Platfirm (Lyft, ZipCar, ZipRide): Let’s redefine the problem space. What if we drastically expand the number of cars available to choose from for commuting from point A to point B?

The Computing Problem

Problem: I need a mobile phone with all the bells and whistles but every mobile phone has a different feature set and I can’t figure the best one for myself.

Stuff (Nokia): Create more phones and more models. Conduct your market research, figure out what consumers want, bucket them into groups and design new models for these groups.

Optimisation (comparison shopping): There are a lot of phones out there.
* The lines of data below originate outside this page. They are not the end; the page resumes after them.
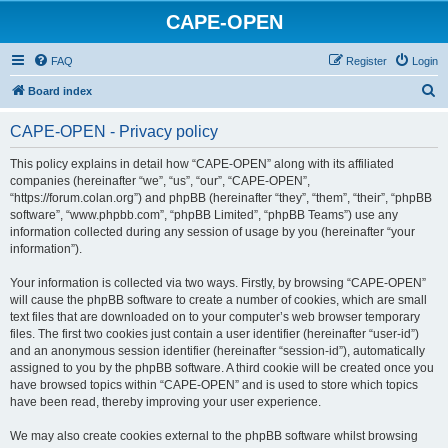
CAPE-OPEN
FAQ
Register
Login
S
Board index
e
CAPE-OPEN - Privacy policy
a
r
This policy explains in detail how “CAPE-OPEN” along with its affiliated
companies (hereinafter “we”, “us”, “our”, “CAPE-OPEN”,
c
“https://forum.colan.org”) and phpBB (hereinafter “they”, “them”, “their”, “phpBB
h
software”, “www.phpbb.com”, “phpBB Limited”, “phpBB Teams”) use any
information collected during any session of usage by you (hereinafter “your
information”).
Your information is collected via two ways. Firstly, by browsing “CAPE-OPEN”
will cause the phpBB software to create a number of cookies, which are small
text files that are downloaded on to your computer’s web browser temporary
files. The first two cookies just contain a user identifier (hereinafter “user-id”)
and an anonymous session identifier (hereinafter “session-id”), automatically
assigned to you by the phpBB software. A third cookie will be created once you
have browsed topics within “CAPE-OPEN” and is used to store which topics
have been read, thereby improving your user experience.
We may also create cookies external to the phpBB software whilst browsing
Why don’t you enter your parameters and we will spew out the best phone models that satisfy your needs.

Platfirm (Apple): Let’s rethink the phone. We can’t build everything. What if we just built out the tools that others could use to build apps that consumers could then use to extend the functionality of their phone?

The News Problem

Problem: I need to know about what’s happening around the world.

Stuff (NY Times): Put more journalists on the job, churn out more content and get the news out to more channels.

Optimisation (Google News): Rank news stories and serve readers with the matches closest to what they’re looking for.

Platfirm (Twitter): Redefine the journalist. Everyone can create and distribute news now.

Challenges

The platfirm approach is new. Much of this problem solving has come up only in the last ten years and few solutions have demonstrated the kind of success that the stuff approach and the optimization approach have. Hence, one might be tempted to dismiss this as a fad.

While execution challenges continue to exist, they are, by all means, solvable.

Inventory: When you redefine inventory as AirBnB or oDesk does, you need to ensure you have a clear strategy for encouraging users to create the inventory. This often leads to a chicken and egg problem as producers won’t create inventory unless there’s a ready market of consumers and consumers won’t participate without inventory to consume. I’ve written a lot about how to solve this problem in earlier posts.

Quality: When an entirely new set of producers gets created, quality control can be a problem. Platforms need to have robust quality control mechanisms to separate the good from the bad.

External forces: We need new regulations for these new models. Über has already had problems with regulations. We need to solve for trust in the virtual world. Airbnb has already come under the scanner on this count.

Platfirms, though, are here to stay and redefine the way business is conducted.